L'article 4 de la loi n° 2021-953 du 19 juillet 2021 de finances rectificative pour 2021 précise les modalités de versement et d'exonération de la nouvelle prime exceptionnelle de pouvoir d'achat promise lors de la conférence de presse de la mi-mars 2021.

Les conditions relatives à cette prime sont très semblables à la précédente PEPA (voir mes articles sur ce sujet des 22 janvier 2020 et 3 mai 2020) dont la limite de versement, prévue initialement au 30 juin 2020, avait été repoussée d'abord au 3 août 2020 puis en définitive au 31 décembre 2020.

En bref :

  • Pour tous les salariés (CDI, CDD, y compris les intérimaires), présents à la date du versement ou à la date de la signature de la décision unilatérale de l'employeur, sauf pour ceux dont la rémunération brute moyenne mensuelle des 12 mois précédant le versement est supérieure à 4663,00€ (je vous fais grâce des centimes).

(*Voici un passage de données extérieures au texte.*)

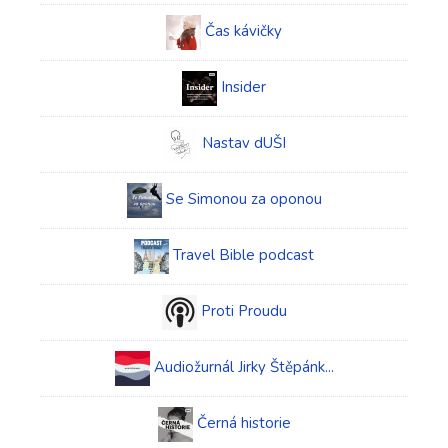
Čas kávičky
Insider
Nastav dUŠI
Se Simonou za oponou
Travel Bible podcast
Proti Proudu
Audiožurnál Jirky Štěpánk...
Černá historie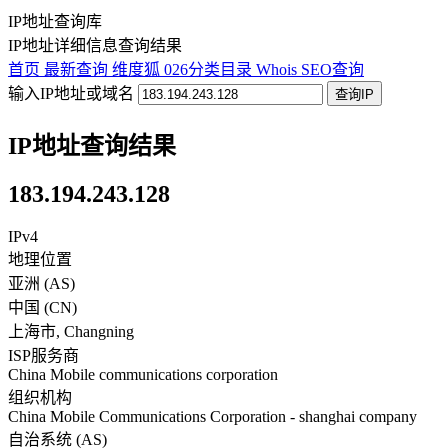
IP地址查询库
IP地址详细信息查询结果
首页
最新查询
维度狐
026分类目录
Whois
SEO查询
输入IP地址或域名
查询IP
IP地址查询结果
183.194.243.128
IPv4
地理位置
亚洲 (AS)
中国
(
CN
)
上海市
,
Changning
ISP服务商
China Mobile communications corporation
组织机构
China Mobile Communications Corporation - shanghai company
自治系统 (AS)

L'employeur peut décider d'un plafond moindre, par exemple, décider que seuls les salariés dont la rémunération moyenne est inférieure à 2000€ auront droit à la prime ;
  • Montant maximum : 1000€ par salarié.
  • Montant modulable selon des critères objectifs limités à 4 cette année (la rémunération ou à la classification ou à la présence effective pendant l'année civile 2020 ou enfin en proportion du temps de travail).
  • Comme pour les PEPA précédentes, les modalités du montant, des plafonds de rémunérations moyennes, des critères de modulation et de date de versement sont prises par accord d'entreprise avec les instances syndicales de l'entreprise, sinon par Décision Unilatérale de l'Employeur (ou DUE), après avis du conseil social et économique, s'il existe, pour les entreprises de moins de 11 salariés.
  • Le montant maximum de 1000 € peut être doublé mais en respectant certaines conditions telles qu'elles ne sont pas envisageables pour des TPE. Vous pouvez trouver le détail de ces conditions aux 2°, 3° et 4° du VI de l'article 4 de la loi rectificative.
  • Versement possible entre le 1er juin 2021 et le 31 mars 2022.

 

Le taux de l'activité partielle :

Le décret n° 2021-671 du 28 mai 2021 repousse la baisse du taux (70% à 60%) de l'indemnité (payée au salarié par l'employeur) jusqu'au :

  • 1er novembre 2021 pour les entreprises restant soumises à des restrictions d'activité
  • 1er septembre 2021 pour les secteurs très touchés par la crise qui ont bénéficié du taux majoré
  • 1er juillet 2021 pour les autres entreprises

Le taux de remboursement à l'employeur par l'ASP passe de 60% à 52% à compter du 1er juin 2021 sauf pour les entreprises bénéficiant de taux majorés dont le taux passe à 60% à partir du 1er juillet 2021 puis à 52% au 1er septembre 2021. Pour les entreprises restant soumises à restriction, le taux reste à 70% jusqu'au 31 octobre 2021. Décret n° 2021-674 du 28 mai 2021.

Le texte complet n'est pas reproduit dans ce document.